What this seems to imply is that the cancer environment is just not acidic enough. If the cancer environment could be brought to a pH of 3 (i.e., below the pKa of lactic acid) then the conjugate base (lactate) would gain an H and become lactic acid. In a very acidic environment lactic acid would deacidify the environment by grabbing the Hs. This observation is not overly helpful as the Hs in the cancer environment from the symport with lactate are causing the acidic environment. If lactic acid did start grabbing the Hs then the cancer environment would become more basic and as this happened the lactic acid would start dumping the Hs back which would cause another round of acidification.  Basically it seems that it is stuck with a damaging acid/base balance.   

pH pKa example.png

{I am very unclear whether this line of reasoning is in fact correct. If charges were to emerge than other substances such as Na+ might simply form salts. This itself might be of interest in cancer management.}

What I was considering though was whether a shuttle effect might not apply. Let's say that you have acetic acid floating around the blood stream at physiological pH of ~7.4. It would then be in the conjugate base form on right side of left figure above. It will have a charged o- as seen. What is of interest here is that cancer cells have a negative surface charge.  

https://link.springer.com/article/10.1007/s41048-018-0080-0   

So acetate (the conjugate base of acetic acid) will be magnetically repelled from cancer cell surfaces (Cancer cells have a negative surface charge due to the lactate grabbing H+ from the cell surface when leaving when the cancer pH is >~5.5. Sorry everyone there is another exciting figure to include here to show what I am trying to say in words. I am sure that D has spoken of this many times before because this is very important with respect to how cancer drugs can access cancer cells. 

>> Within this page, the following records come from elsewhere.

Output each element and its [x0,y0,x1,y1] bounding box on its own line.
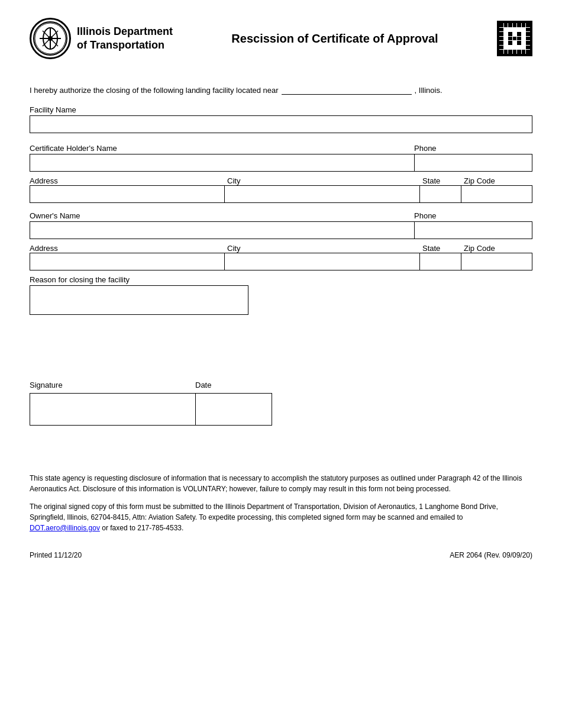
intro-line: I hereby authorize the closing of the fo… [30,83,532,95]
owner-phone-label: Phone [414,211,532,220]
owner-address-label: Address [30,244,225,253]
date-box[interactable] [195,393,272,426]
cert-address-label: Address [30,176,225,185]
signature-label: Signature [30,381,195,389]
cert-holder-input[interactable] [30,154,414,172]
cert-state-input[interactable] [420,186,461,202]
printed-date: Printed 11/12/20 [30,551,82,559]
date-label: Date [195,381,272,389]
footer-disclaimer: This state agency is requesting disclosu… [30,473,532,533]
form-title: Rescission of Certificate of Approval [173,32,497,46]
cert-phone-input[interactable] [414,154,532,172]
reason-input[interactable] [30,285,248,315]
owner-phone-input[interactable] [414,221,532,239]
facility-name-label: Facility Name [30,105,532,114]
owner-zip-input[interactable] [461,253,532,270]
cert-city-label: City [225,176,420,185]
facility-name-section: Facility Name [30,105,532,133]
cert-phone-label: Phone [414,144,532,153]
cert-zip-input[interactable] [461,186,532,202]
owner-state-input[interactable] [420,253,461,270]
facility-name-input[interactable] [30,115,532,133]
cert-holder-section: Certificate Holder's Name Phone [30,144,532,172]
page-header: Illinois Department of Transportation Re… [30,18,532,59]
owner-section: Owner's Name Phone [30,211,532,239]
cert-zip-label: Zip Code [461,176,532,185]
cert-address-row [30,185,532,203]
page-footer: Printed 11/12/20 AER 2064 (Rev. 09/09/20… [30,551,532,559]
reason-section: Reason for closing the facility [30,275,532,317]
agency-logo [30,18,71,59]
svg-point-6 [48,36,53,41]
reason-label: Reason for closing the facility [30,275,532,284]
owner-state-label: State [420,244,461,253]
owner-street-input[interactable] [30,253,224,270]
owner-city-label: City [225,244,420,253]
disclaimer-2: The original signed copy of this form mu… [30,501,532,533]
form-number: AER 2064 (Rev. 09/09/20) [450,551,532,559]
cert-holder-label: Certificate Holder's Name [30,144,414,153]
agency-name-text: Illinois Department of Transportation [77,25,173,53]
agency-branding: Illinois Department of Transportation [30,18,173,59]
intro-text-after: , Illinois. [415,86,443,95]
location-input[interactable] [282,83,412,95]
disclaimer-1: This state agency is requesting disclosu… [30,473,532,494]
cert-street-input[interactable] [30,186,224,202]
email-link[interactable]: DOT.aero@illinois.gov [30,524,100,532]
owner-city-input[interactable] [225,253,419,270]
owner-name-input[interactable] [30,221,414,239]
cert-city-input[interactable] [225,186,419,202]
signature-section: Signature Date [30,381,532,426]
intro-text-before: I hereby authorize the closing of the fo… [30,86,279,95]
cert-state-label: State [420,176,461,185]
owner-zip-label: Zip Code [461,244,532,253]
signature-box[interactable] [30,393,195,426]
qr-code [497,21,532,56]
owner-name-label: Owner's Name [30,211,414,220]
owner-address-row [30,253,532,270]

Clearly thinking about cancer in this electronic way as the article reports can be very powerful. With a negative surface charge on the cancer cells, positively charged particles would be magnetically attracted to cancer in a way that they would not be to normal cells. The technology they describe uses this very concept to target probes to cancer cells. Targeting therapeutics with the same approach would seem to be a highly promising idea. 

Nonetheless, what I am trying to think through is how an acid shuttle might work. What you could have is a molecule  such as acetate. In non-cancerous body regions the pH = ~7.4 --> no H attached. When the acetate molecule reached the cancer environment (assume pH=4), the acetate then grabs an H+ and is now acetic acid. When this acetic acid molecule leaves the cancer environment as it travels through the bloodstream it would then drop off the hydrogen and become acetate again. There is an acid transport effect occurring. I wonder whether this could be used as a therapy? Perhaps shut off lactate production, treat with an acid shuttle chemical causing a rapid increase in cancer pH. I think an article spoke of such a strategy of manipulating the extracellular pH ( not sure whether they suggested lowering or raising pHe). The above reasoning is trying to find the underlying biological reason that so many of the "ate" are found to be cancer fighters.

If anyone could find the pKa of 3-BP, please post!